◆ Stored data entries
____

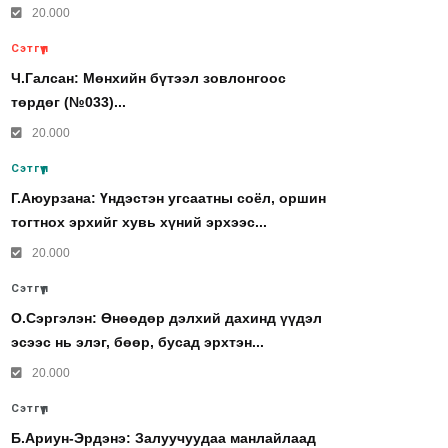
20.000
Сэтгүүл
Ч.Галсан: Мөнхийн бүтээл зовлонгоос
төрдөг (№033)...
20.000
Сэтгүүл
Г.Аюурзана: Үндэстэн угсаатны соёл, оршин
тогтнох эрхийг хувь хүний эрхээс...
20.000
Сэтгүүл
О.Сэргэлэн: Өнөөдөр дэлхий дахинд үүдэл
эсээс нь элэг, бөөр, бусад эрхтэн...
20.000
Сэтгүүл
Б.Ариун-Эрдэнэ: Залуучуудаа манлайлаад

____

With the images excluded, output every record verbatim.

20.000
Сэтгүүл
Ч.Галсан: Мөнхийн бүтээл зовлонгоос
төрдөг (№033)...
20.000
Сэтгүүл
Г.Аюурзана: Үндэстэн угсаатны соёл, оршин
тогтнох эрхийг хувь хүний эрхээс...
20.000
Сэтгүүл
О.Сэргэлэн: Өнөөдөр дэлхий дахинд үүдэл
эсээс нь элэг, бөөр, бусад эрхтэн...
20.000
Сэтгүүл
Б.Ариун-Эрдэнэ: Залуучуудаа манлайлаад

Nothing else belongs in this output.